Everything You Need To Know About Lychee in Hawaiʻi
The high-demand fruit, in season from now through September, has come to represent summer in the Islands.
Springer Kaye remembers growing up in Mānoa on Oʻahu with a neighbor who would share lychee with her family. It has always reminded her of summer in Hawaiʻi.
“We would sit there, with that big paper bag of lychee, covered in the sticky sap,” says Kaye, who now operates Kaye Family Farms, a lychee farm on Hawaiʻi Island.
Lychee seasons run from May through September in the Islands. And for many of us who grew up in Hawaiʻi, it’s not summer until you peel the prickly red skin of a lychee fruit and feast on the sweet, juicy translucent fruit inside.
With fewer and fewer trees in backyards in the Islands—this is true for mango trees, too, cut down because they’re too hard or expensive to maintain or to make room for extensions to homes—lychee has become a coveted fruit, commanding $7 a pound in local grocery stores. (Kaye’s neighbor in Mānoa eventually cut down his tree, too.)
So what’s the deal with lychee, anyway?
Let’s start from the beginning.
Lychee (Litchi chinensis) is an evergreen tree that produces round, red, rough-skinned fruits. Originally from southeast China, lychee was brought to Hawaiʻi in 1873 by Ching Chock and planted on the property of Chun Afong at the corner of Nuʻuanu and School streets in Honolulu. It was known as the “Afong Tree.”
There are hundreds of varieties of lychee around the world, though you’ll find only three most often in Hawaiʻi’s: Kwai Mi (the first lychee introduced to the Islands), Groff and Kaimana.
Lychee is most often eaten right off the tree—or, even better, right out of the fridge. The best lychee fruits boast a juicy, sweet flesh inside with a smaller seed. It’s hard to describe the taste—though, to be sure, it tastes nothing like the canned version. It’s almost a cross between a strawberry and a grape, with a sweet, floral fragrance. While in season, you can find lychee in everything from cocktails to sorbet in Hawaiʻi.
You want to look for a red, rosy color with a smoothed-out skin, says Kaye: “When lychee matures, the scales around the middle of the fruit should be smooth, and they should have a little give to it.”
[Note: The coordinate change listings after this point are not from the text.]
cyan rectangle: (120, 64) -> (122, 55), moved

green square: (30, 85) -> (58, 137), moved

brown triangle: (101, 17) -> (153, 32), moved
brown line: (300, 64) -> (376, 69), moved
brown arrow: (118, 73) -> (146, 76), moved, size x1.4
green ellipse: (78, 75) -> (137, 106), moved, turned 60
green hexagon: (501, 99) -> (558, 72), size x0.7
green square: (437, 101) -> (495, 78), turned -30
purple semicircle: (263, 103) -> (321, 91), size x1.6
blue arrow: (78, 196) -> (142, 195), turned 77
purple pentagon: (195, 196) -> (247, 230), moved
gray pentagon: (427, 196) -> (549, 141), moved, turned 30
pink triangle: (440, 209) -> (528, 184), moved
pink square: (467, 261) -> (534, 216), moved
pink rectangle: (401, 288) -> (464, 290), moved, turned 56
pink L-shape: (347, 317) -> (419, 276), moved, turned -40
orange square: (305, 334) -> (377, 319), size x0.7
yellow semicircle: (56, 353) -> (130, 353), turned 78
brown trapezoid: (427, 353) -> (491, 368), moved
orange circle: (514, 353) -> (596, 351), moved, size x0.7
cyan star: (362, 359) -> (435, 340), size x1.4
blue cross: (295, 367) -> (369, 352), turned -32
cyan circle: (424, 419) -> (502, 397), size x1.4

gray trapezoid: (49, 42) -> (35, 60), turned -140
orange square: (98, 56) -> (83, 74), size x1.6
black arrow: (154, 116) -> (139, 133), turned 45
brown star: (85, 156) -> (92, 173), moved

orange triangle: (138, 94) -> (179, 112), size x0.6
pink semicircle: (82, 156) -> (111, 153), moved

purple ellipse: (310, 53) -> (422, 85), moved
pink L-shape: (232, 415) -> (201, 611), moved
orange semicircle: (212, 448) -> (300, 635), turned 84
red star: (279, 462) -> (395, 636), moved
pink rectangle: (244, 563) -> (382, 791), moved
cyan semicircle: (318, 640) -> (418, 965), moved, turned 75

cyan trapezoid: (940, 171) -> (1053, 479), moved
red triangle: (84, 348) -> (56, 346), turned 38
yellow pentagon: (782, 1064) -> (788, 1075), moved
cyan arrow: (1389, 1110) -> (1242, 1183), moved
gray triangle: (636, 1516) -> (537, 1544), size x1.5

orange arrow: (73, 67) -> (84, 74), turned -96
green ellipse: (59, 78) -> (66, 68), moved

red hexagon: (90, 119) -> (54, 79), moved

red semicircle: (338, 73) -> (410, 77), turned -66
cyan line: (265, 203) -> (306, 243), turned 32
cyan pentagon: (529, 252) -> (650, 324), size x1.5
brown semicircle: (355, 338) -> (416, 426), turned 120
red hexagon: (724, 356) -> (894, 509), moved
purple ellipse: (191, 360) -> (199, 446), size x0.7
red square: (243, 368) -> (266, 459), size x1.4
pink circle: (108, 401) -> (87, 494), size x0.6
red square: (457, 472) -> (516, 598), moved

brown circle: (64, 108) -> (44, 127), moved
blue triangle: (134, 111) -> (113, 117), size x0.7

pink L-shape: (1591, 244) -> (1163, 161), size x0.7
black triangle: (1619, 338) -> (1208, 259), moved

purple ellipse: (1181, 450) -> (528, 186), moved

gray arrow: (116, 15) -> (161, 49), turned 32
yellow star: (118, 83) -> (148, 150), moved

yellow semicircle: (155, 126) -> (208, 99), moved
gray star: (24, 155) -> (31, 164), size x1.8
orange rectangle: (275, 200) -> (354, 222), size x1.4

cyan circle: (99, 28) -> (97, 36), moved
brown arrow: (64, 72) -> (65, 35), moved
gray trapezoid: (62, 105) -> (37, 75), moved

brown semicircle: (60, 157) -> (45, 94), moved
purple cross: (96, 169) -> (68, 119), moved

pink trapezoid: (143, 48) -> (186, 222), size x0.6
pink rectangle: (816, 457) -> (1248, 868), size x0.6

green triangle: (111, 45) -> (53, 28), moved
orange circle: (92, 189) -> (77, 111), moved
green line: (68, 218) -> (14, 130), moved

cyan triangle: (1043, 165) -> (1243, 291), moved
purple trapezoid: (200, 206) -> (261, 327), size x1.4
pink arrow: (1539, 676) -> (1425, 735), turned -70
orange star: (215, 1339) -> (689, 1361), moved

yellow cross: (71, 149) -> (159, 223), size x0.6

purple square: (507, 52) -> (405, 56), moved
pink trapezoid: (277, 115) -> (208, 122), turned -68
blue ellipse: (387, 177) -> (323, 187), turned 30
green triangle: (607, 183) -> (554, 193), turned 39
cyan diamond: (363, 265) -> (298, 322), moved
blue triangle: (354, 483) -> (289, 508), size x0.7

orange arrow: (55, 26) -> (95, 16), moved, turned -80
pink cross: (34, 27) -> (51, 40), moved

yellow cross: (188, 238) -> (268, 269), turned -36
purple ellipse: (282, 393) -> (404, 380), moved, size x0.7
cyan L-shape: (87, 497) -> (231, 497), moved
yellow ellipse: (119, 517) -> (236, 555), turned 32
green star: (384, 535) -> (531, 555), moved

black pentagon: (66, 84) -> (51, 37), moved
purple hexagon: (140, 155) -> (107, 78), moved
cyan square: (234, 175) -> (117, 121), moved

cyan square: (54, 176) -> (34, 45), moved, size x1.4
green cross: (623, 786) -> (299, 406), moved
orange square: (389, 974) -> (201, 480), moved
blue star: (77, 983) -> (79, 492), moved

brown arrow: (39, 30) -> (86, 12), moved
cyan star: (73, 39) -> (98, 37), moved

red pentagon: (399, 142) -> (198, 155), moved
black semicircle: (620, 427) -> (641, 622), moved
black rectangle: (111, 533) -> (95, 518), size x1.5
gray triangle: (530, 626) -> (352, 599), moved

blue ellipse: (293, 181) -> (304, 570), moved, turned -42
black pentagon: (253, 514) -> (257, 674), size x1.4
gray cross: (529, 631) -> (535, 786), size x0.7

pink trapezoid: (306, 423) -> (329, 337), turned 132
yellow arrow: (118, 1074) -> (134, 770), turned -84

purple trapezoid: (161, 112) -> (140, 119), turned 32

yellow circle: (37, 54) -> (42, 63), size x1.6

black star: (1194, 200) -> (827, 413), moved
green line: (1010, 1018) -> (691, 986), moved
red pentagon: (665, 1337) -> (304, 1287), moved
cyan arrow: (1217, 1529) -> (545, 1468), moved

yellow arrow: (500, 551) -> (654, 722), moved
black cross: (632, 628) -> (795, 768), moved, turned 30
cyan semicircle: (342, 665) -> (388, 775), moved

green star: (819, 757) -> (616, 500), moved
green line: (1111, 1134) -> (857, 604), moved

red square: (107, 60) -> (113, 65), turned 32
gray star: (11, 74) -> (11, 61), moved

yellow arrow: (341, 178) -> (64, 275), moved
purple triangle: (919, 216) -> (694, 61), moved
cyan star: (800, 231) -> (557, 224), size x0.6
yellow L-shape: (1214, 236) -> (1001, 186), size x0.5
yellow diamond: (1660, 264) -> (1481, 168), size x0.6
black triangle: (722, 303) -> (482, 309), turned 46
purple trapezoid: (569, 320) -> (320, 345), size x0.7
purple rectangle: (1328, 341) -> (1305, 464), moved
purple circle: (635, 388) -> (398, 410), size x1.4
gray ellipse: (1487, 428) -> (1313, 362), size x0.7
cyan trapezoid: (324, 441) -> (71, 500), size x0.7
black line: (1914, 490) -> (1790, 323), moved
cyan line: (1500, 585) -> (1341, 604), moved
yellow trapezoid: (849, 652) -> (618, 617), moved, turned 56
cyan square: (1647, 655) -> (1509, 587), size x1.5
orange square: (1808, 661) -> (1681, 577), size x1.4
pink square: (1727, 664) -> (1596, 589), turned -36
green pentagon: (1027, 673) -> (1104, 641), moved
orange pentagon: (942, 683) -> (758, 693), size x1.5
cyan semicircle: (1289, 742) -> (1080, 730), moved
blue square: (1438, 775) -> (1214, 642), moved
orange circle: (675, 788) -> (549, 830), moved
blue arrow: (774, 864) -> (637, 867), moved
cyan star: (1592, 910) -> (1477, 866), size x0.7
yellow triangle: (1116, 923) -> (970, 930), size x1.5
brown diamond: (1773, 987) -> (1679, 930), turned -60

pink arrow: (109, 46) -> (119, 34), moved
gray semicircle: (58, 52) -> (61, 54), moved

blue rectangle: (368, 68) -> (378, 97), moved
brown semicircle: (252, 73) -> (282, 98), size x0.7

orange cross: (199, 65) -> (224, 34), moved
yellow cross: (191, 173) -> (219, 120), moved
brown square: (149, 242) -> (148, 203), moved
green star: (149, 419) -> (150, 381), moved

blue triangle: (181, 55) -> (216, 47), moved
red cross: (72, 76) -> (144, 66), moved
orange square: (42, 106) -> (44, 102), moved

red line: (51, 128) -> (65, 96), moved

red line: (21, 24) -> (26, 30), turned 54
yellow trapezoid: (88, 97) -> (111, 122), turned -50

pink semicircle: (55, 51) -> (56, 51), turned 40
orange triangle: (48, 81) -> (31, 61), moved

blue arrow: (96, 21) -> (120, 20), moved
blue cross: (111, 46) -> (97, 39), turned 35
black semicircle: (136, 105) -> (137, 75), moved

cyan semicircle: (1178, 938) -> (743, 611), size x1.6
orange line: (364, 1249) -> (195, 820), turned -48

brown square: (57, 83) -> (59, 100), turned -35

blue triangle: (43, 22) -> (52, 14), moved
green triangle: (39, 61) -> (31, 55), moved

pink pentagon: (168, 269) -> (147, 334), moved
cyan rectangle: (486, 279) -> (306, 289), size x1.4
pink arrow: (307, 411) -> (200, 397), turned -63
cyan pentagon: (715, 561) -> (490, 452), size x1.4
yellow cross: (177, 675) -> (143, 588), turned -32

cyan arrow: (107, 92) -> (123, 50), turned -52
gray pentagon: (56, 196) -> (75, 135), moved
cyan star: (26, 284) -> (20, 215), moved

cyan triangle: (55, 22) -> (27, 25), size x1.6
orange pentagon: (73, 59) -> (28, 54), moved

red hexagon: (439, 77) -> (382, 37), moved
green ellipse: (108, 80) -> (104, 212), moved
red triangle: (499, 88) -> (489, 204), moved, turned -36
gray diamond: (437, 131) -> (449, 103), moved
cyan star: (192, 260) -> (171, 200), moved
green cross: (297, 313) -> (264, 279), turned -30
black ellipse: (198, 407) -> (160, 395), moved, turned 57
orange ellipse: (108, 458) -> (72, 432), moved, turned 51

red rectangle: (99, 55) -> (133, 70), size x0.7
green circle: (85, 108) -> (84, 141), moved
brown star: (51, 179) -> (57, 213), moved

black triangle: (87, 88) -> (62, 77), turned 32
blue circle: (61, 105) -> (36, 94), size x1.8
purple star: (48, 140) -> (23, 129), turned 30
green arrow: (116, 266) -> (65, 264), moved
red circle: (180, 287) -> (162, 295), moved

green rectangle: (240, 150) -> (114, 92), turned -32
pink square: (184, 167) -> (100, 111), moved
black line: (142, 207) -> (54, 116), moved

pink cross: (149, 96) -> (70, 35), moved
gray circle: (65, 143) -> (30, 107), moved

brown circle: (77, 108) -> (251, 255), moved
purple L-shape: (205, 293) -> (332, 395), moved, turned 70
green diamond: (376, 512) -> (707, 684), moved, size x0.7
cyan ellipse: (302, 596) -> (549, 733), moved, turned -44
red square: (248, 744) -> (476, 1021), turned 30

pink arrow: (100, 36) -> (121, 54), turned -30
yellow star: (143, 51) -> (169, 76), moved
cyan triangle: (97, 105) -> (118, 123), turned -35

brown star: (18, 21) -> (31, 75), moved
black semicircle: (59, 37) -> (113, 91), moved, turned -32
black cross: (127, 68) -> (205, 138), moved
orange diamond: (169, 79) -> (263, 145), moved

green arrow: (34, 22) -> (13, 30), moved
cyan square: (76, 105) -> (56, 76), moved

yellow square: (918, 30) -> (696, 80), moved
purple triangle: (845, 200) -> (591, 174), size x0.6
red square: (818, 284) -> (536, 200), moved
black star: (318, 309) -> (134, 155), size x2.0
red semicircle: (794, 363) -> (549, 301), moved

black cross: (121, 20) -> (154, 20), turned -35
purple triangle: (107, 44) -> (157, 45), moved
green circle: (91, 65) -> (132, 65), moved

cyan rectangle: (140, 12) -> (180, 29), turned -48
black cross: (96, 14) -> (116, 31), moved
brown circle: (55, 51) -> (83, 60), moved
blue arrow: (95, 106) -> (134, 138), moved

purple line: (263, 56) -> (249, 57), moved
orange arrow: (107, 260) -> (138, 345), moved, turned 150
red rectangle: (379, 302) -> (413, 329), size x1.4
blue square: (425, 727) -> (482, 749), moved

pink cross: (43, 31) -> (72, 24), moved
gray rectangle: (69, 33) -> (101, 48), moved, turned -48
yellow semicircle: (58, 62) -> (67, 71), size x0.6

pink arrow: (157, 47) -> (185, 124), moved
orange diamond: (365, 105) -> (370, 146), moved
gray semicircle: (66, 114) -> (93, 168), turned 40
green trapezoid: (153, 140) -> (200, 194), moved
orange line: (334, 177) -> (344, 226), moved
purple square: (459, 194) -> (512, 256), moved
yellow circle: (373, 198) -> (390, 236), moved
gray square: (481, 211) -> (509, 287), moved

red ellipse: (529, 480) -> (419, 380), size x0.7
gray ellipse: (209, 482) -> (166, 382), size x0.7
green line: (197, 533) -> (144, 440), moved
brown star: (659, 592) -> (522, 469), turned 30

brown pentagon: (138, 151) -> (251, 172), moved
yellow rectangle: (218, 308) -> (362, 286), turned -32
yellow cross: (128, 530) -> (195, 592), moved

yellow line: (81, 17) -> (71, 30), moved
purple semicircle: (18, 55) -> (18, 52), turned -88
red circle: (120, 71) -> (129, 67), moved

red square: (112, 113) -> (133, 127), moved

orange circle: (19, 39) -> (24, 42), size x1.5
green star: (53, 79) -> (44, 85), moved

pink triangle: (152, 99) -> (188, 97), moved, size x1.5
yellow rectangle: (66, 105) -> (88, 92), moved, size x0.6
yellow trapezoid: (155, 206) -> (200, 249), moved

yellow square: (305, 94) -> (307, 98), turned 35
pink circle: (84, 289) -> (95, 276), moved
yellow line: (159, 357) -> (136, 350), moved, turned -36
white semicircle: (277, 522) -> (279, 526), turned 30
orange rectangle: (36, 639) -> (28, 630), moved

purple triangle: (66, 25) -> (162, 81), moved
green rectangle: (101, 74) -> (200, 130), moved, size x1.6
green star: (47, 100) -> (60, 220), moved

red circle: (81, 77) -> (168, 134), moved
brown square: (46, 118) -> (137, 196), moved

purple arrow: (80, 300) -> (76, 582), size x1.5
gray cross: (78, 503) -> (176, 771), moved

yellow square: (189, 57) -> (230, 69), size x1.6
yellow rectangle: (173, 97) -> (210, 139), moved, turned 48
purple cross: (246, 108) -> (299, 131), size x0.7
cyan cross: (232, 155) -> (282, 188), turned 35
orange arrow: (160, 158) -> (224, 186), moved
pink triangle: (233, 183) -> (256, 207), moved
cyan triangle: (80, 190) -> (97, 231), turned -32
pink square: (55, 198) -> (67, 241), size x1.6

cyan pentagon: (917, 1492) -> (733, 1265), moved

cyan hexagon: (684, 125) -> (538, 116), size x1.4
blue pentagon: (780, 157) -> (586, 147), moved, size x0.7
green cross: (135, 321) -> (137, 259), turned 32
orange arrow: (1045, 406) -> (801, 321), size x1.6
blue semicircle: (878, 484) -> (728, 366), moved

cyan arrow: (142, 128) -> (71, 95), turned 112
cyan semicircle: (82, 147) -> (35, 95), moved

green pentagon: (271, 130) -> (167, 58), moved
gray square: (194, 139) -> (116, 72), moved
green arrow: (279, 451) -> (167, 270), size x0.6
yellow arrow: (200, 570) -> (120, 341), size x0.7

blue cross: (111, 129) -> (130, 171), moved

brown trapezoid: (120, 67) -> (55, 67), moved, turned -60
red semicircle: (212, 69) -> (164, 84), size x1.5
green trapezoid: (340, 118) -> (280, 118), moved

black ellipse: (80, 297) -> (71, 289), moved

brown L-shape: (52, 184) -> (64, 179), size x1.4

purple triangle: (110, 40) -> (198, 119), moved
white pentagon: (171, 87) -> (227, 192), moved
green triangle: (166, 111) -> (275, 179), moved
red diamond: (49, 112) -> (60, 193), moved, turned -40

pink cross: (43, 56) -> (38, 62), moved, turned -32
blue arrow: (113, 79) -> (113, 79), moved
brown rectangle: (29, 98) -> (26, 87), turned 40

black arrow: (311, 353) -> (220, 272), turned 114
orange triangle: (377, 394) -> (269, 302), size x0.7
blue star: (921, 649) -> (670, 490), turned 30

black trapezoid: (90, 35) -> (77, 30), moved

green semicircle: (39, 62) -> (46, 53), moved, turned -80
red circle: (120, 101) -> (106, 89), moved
You want to put lychee in the fridge—or freezer—ASAP. You can’t leave them on your kitchen counter for very long. Fruits last up to three weeks in the fridge—put them in a damp paper bag—or three months in the freezer. If the shell dries out and turns brown, it doesn’t necessarily mean the fruit inside is bad, too, she says.
Deliciousness aside, lychee also has health benefits to note. It’s loaded with vitamin C—more than oranges and lemons—antioxidants and B-complex vitamins like niacin and folates.
So how do you pronounce it?
In Hawaiʻi, we say, lai-chee. In other places, it’s pronounced, lee-chee. Which is correct? Likely, neither. But when in Hawaiʻi…
Hawaiʻi Island arguably grows the best lychee, says Ken Love, executive director of the Hawaiʻi Tropical Fruit Growers, because of the combination of ample rainfall and heat, which causes the fruits to have a higher sugar content, therefore sweeter.
Kaye’s 28-acre farm in Honomū, about 15 miles north of Hilo (and near ʻAkaka Falls), specializes in lychee. She has 120 trees—with more being planted—producing about 5,000 pounds of fruit a year. She sells them direct to customers within the state—and they go quick. (Other, larger farms can sell to the Mainland.) Every Friday she posts her inventory on her website for the coming week and she’s sold out in 20 minutes. Her last harvest was over the Fourth of July weekend.
Kaye’s favorite way to eat lychee?
“Lately, we’ve been making lychee drinks,” she says. “We blend it—equal parts lychee and ice—and add coconut milk. You can even add a shot of vodka, if you want. It’s such a nice, frothy ice-cold drink to have on a hot day.”